Micrathena yanomami

Scientific classification
- Domain: Eukaryota
- Kingdom: Animalia
- Phylum: Arthropoda
- Subphylum: Chelicerata
- Class: Arachnida
- Order: Araneae
- Infraorder: Araneomorphae
- Family: Araneidae
- Genus: Micrathena
- Species: M. yanomami
- Binomial name: Micrathena yanomami Magalhães & Santos, 2011

= Micrathena yanomami =

- Authority: Magalhães & Santos, 2011

Species of spider

Micrathena yanomami is a species of orb-weaver spider described in 2011. Its distribution includes French Guiana, Brazil, and Peru. The species was first described by arachnologists Ivan Magalhães and Adalberto Santos.

== Etymology ==
Micrathena is derived from the Greek word for "small" and the goddess Athena, who specialized in weaving and spinning. The species name refers to the Yanomami people, as the spider was discovered on the Pico da Neblina, which is localized within Yanomami territory.

== Description ==
The genus Micrathena consists of spiny orb-weaving spiders, possessing modifications such as the two pointed ends on either side of the abdomen of M. yanomami.
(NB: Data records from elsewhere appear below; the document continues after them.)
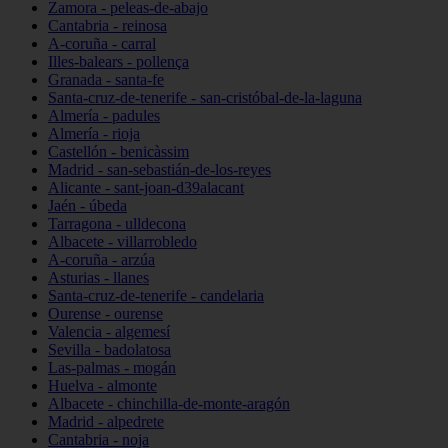
Zamora - peleas-de-abajo
Cantabria - reinosa
A-coruña - carral
Illes-balears - pollença
Granada - santa-fe
Santa-cruz-de-tenerife - san-cristóbal-de-la-laguna
Almería - padules
Almería - rioja
Castellón - benicàssim
Madrid - san-sebastián-de-los-reyes
Alicante - sant-joan-d39alacant
Jaén - úbeda
Tarragona - ulldecona
Albacete - villarrobledo
A-coruña - arzúa
Asturias - llanes
Santa-cruz-de-tenerife - candelaria
Ourense - ourense
Valencia - algemesí
Sevilla - badolatosa
Las-palmas - mogán
Huelva - almonte
Albacete - chinchilla-de-monte-aragón
Madrid - alpedrete
Cantabria - noja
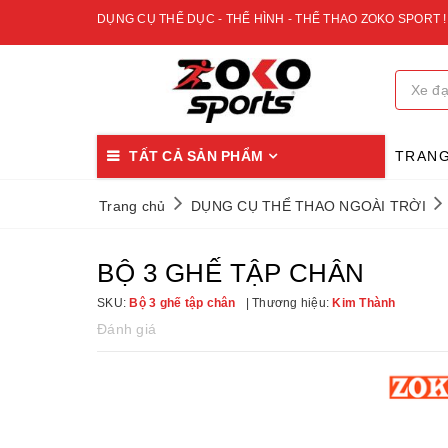
DỤNG CỤ THỂ DỤC - THỂ HÌNH - THỂ THAO ZOKO SPORT !
TẤT CẢ SẢN PHẨM
TRAN
Trang chủ
DỤNG CỤ THỂ THAO NGOÀI TRỜI
BỘ 3 GHẾ TẬP CHÂN
SKU:
Bộ 3 ghế tập chân
Thương hiệu:
Kim Thành
Đánh giá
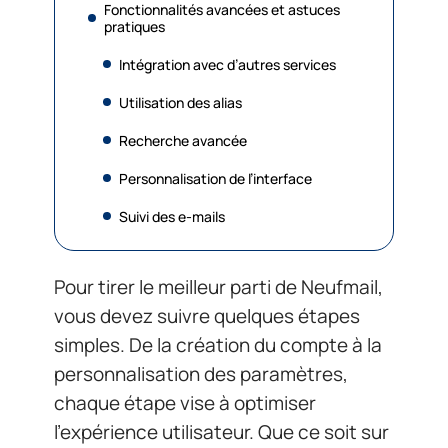
Fonctionnalités avancées et astuces
pratiques
Intégration avec d’autres services
Utilisation des alias
Recherche avancée
Personnalisation de l’interface
Suivi des e-mails
Pour tirer le meilleur parti de Neufmail,
vous devez suivre quelques étapes
simples. De la création du compte à la
personnalisation des paramètres,
chaque étape vise à optimiser
l’expérience utilisateur. Que ce soit sur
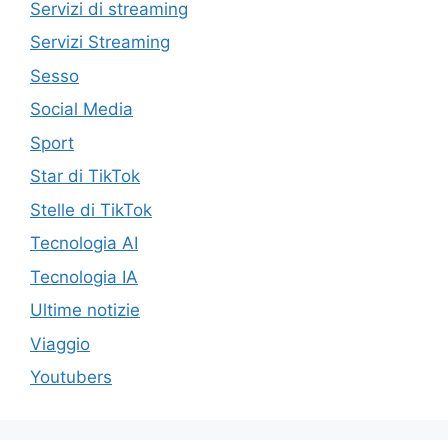
Servizi di streaming
Servizi Streaming
Sesso
Social Media
Sport
Star di TikTok
Stelle di TikTok
Tecnologia AI
Tecnologia IA
Ultime notizie
Viaggio
Youtubers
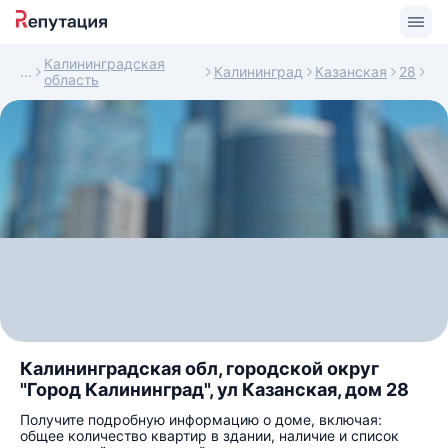
Калининградская
Калининград
Казанская
28
область
Калининградская обл, городской округ
"Город Калининград", ул Казанская, дом 28
Получите подробную информацию о доме, включая:
общее количество квартир в здании, наличие и список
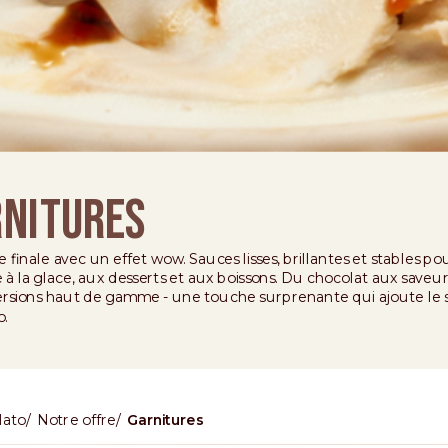
nitures
 finale avec un effet wow. Sauces lisses, brillantes et stables p
 à la glace, aux desserts et aux boissons. Du chocolat aux saveur
versions haut de gamme - une touche surprenante qui ajoute le s
o.
lato
Notre offre
Garnitures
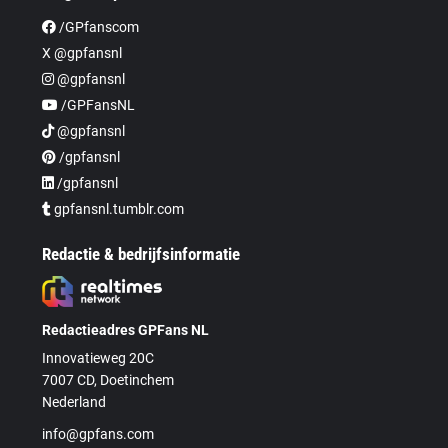
/GPfanscom
X @gpfansnl
@gpfansnl
/GPFansNL
@gpfansnl
/gpfansnl
/gpfansnl
gpfansnl.tumblr.com
Redactie & bedrijfsinformatie
Redactieadres GPFans NL
Innovatieweg 20C
7007 CD, Doetinchem
Nederland
info@gpfans.com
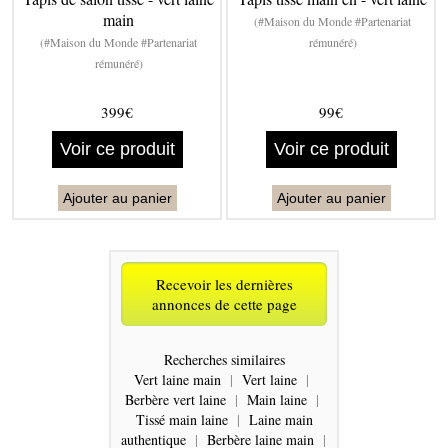
main
(#Maison du Monde #Partenariat
(#Maison du Monde #Partenariat
rémunéré)
rémunéré)
399€
99€
Voir ce produit
Voir ce produit
Ajouter au panier
Ajouter au panier
Recevoir les dernières
annonces de cette page
Recherches similaires
Vert laine main
|
Vert laine
|
Berbère vert laine
|
Main laine
|
Tissé main laine
|
Laine main
authentique
|
Berbère laine main
|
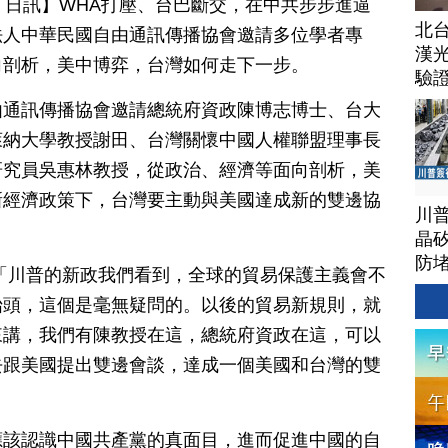
月 31 日訊】WHA打壓、台巴斷交，在中共步步進逼
北
法人中華民國自由通訊傳播協會邀請多位學者專
漢
向剖析，美中博弈，台灣如何走下一步。
驗
由通訊傳播協會邀請總統府資政陳博志博士、台大
萊納大學教授謝田、台灣關懷中國人權聯盟理事長
研究員吳惠林教授，從政治、經濟等面向剖析，美
新經濟政策下，台灣要主動與美國達成新的雙邊協
川
晶矽
防
「川普的新政我們看到，全球的貿易保護主義會不
抬頭，這個是毫無疑問的。以後的貿易新規則，就
來講，我們有陳教授在這，總統府資政在這，可以
去跟美國提出雙邊會談，達成一個美國和台灣的雙
應該認識中國共產黨的真面目，進而促進中國的自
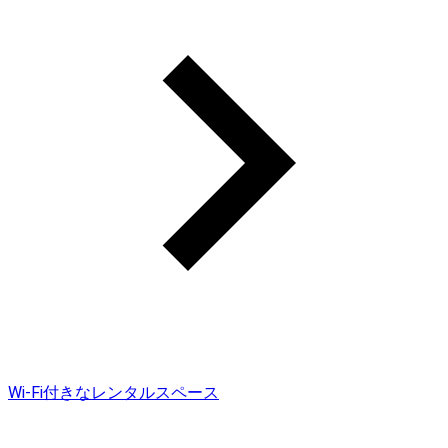
Wi-Fi付きなレンタルスペース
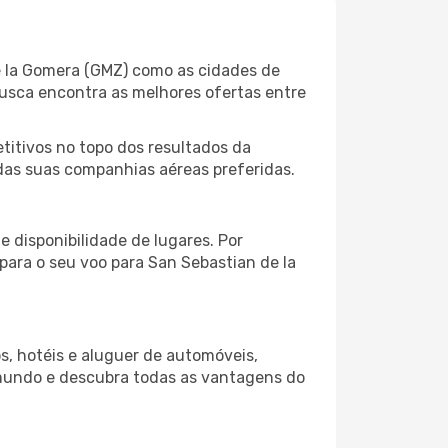
e la Gomera (GMZ) como as cidades de
busca encontra as melhores ofertas entre
itivos no topo dos resultados da
adas suas companhias aéreas preferidas.
 disponibilidade de lugares. Por
para o seu voo para San Sebastian de la
s, hotéis e aluguer de automóveis,
 mundo e descubra todas as vantagens do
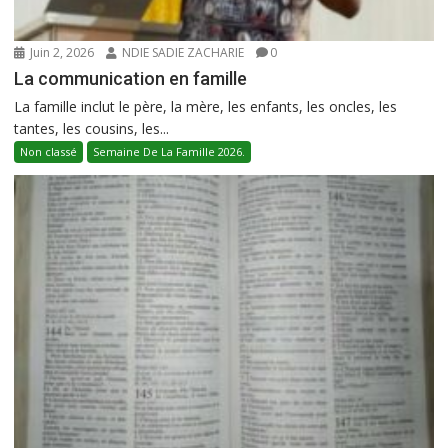
Juin 2, 2026
NDIE SADIE ZACHARIE
0
La communication en famille
La famille inclut le père, la mère, les enfants, les oncles, les
tantes, les cousins, les...
Non classé
Semaine De La Famille 2026.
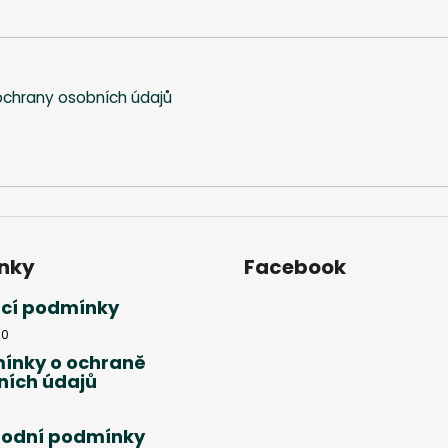
chrany osobních údajů
nky
Facebook
cí podmínky
20
ínky o ochraně
ních údajů
odní podmínky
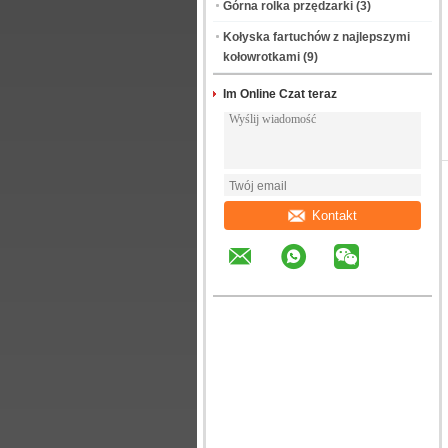
Górna rolka przędzarki
(3)
Kołyska fartuchów z najlepszymi
kołowrotkami
(9)
Im Online Czat teraz
Kontakt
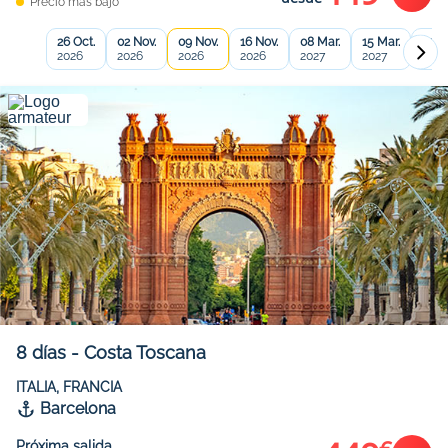
Precio más bajo
26 Oct.
02 Nov.
09 Nov.
16 Nov.
08 Mar.
15 Mar.
22 M
2026
2026
2026
2026
2027
2027
2027
8
días
-
Costa Toscana
ITALIA, FRANCIA
Barcelona
Próxima salida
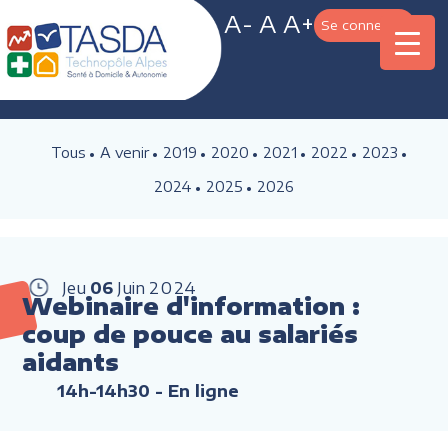
A-
A
A+
Se connecter
Tous
A venir
2019
2020
2021
2022
2023
2024
2025
2026
Jeu
06
Juin
2024
Webinaire d'information :
coup de pouce au salariés
aidants
14h-14h30
- En ligne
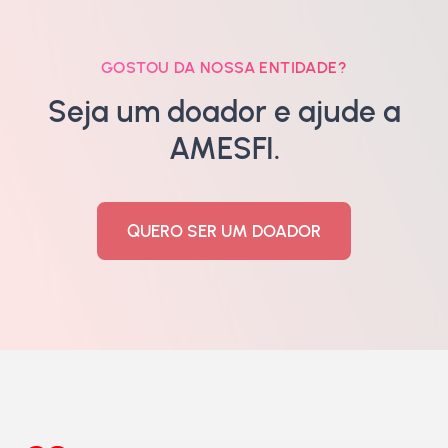
GOSTOU DA NOSSA ENTIDADE?
Seja um doador e ajude a
AMESFI.
QUERO SER UM DOADOR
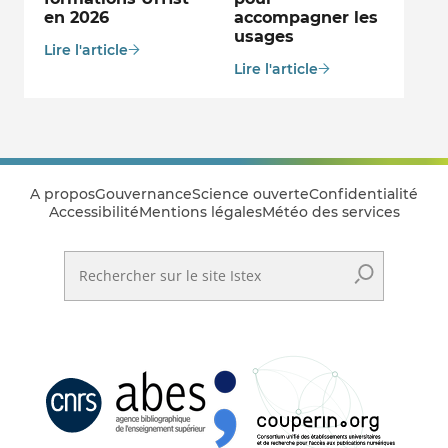
en 2026
accompagner les
usages
Lire l'article
Lire l'article
A propos
Gouvernance
Science ouverte
Confidentialité
Accessibilité
Mentions légales
Météo des services
Rechercher sur le site Istex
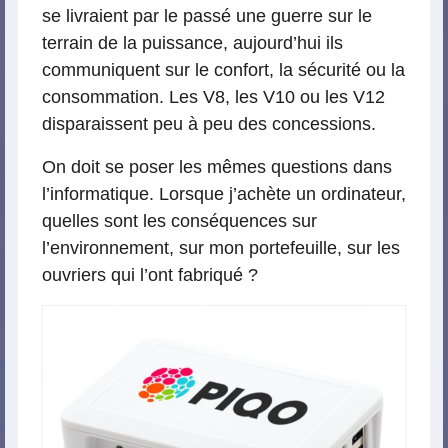
se livraient par le passé une guerre sur le
terrain de la puissance, aujourd’hui ils
communiquent sur le confort, la sécurité ou la
consommation. Les V8, les V10 ou les V12
disparaissent peu à peu des concessions.
On doit se poser les mêmes questions dans
l’informatique. Lorsque j’achète un ordinateur,
quelles sont les conséquences sur
l’environnement, sur mon portefeuille, sur les
ouvriers qui l’ont fabriqué ?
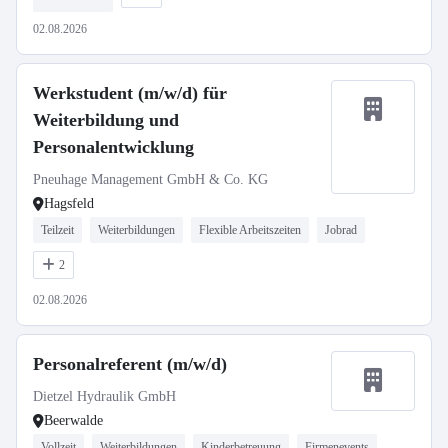
02.08.2026
Werkstudent (m/w/d) für
Weiterbildung und
Personalentwicklung
Pneuhage Management GmbH & Co. KG
Hagsfeld
Teilzeit
Weiterbildungen
Flexible Arbeitszeiten
Jobrad
2
02.08.2026
Personalreferent (m/w/d)
Dietzel Hydraulik GmbH
Beerwalde
Vollzeit
Weiterbildungen
Kinderbetreuung
Firmenevents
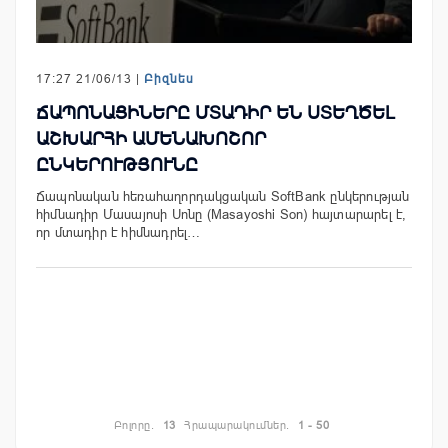
17:27 21/06/13 |
Բիզնես
ՃԱՊՈՆԱՑԻՆԵՐԸ ՄՏԱԴԻՐ ԵՆ ՍՏԵՂԾԵԼ
ԱՇԽԱՐՀԻ ԱՄԵՆԱԽՈՇՈՐ
ԸՆԿԵՐՈՒԹՅՈՒՆԸ
Ճապոնական հեռահաղորդակցական SoftBank ընկերության
հիմնադիր Մասայոսի Սոնը (Masayoshi Son) հայտարարել է,
որ մտադիր է հիմնադրել…
Բոլորը.
13
Հրապարակումներ.
1 - 50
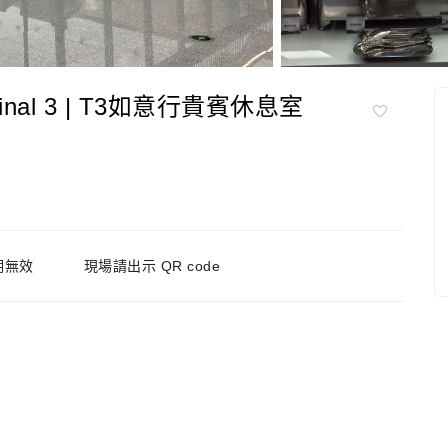
inal 3 | T3如意行貴賓休息室
期無效
現場請出示 QR code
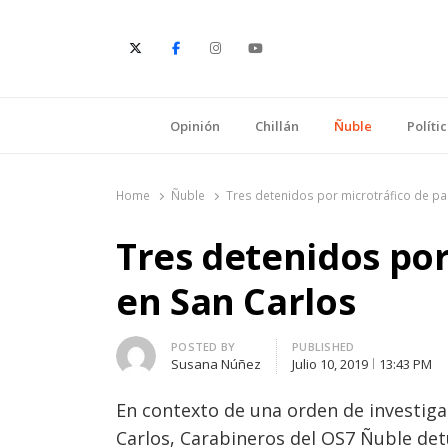
E
Opinión
Chillán
Ñuble
Políti
Home
Ñuble
Tres detenidos por microtráfico de pa
Tres detenidos por
en San Carlos
Author
POSTED BY
PUBLISHED
Susana Núñez
Julio 10, 2019
13:43 PM
En contexto de una orden de investigar
Carlos, Carabineros del OS7 Ñuble detu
Owing to the prominence of sexual dimorphism among spiny orb-weavers, only female traits have been able to be thoroughly identified. Because males of this species appear so similar to other males of closely related species, they had not been described until 2017. Characteristics that separate female M. yanomami from other species of the triangularispinosa group include a black line that goes completely around the edge of the carapace as well as around the eyes, and granulation around the sides of the carapace and the inferior surfaces of the femora. The carapace is orange-brown while the chelicerae and legs are brown. The abdomen is yellow on the dorsal surface and dark brown along the sides. A dark brown band connects the two largest caudal spines, which are bright red. There are a total of four pairs of spines on the abdomen, which is in the general shape of a triangle.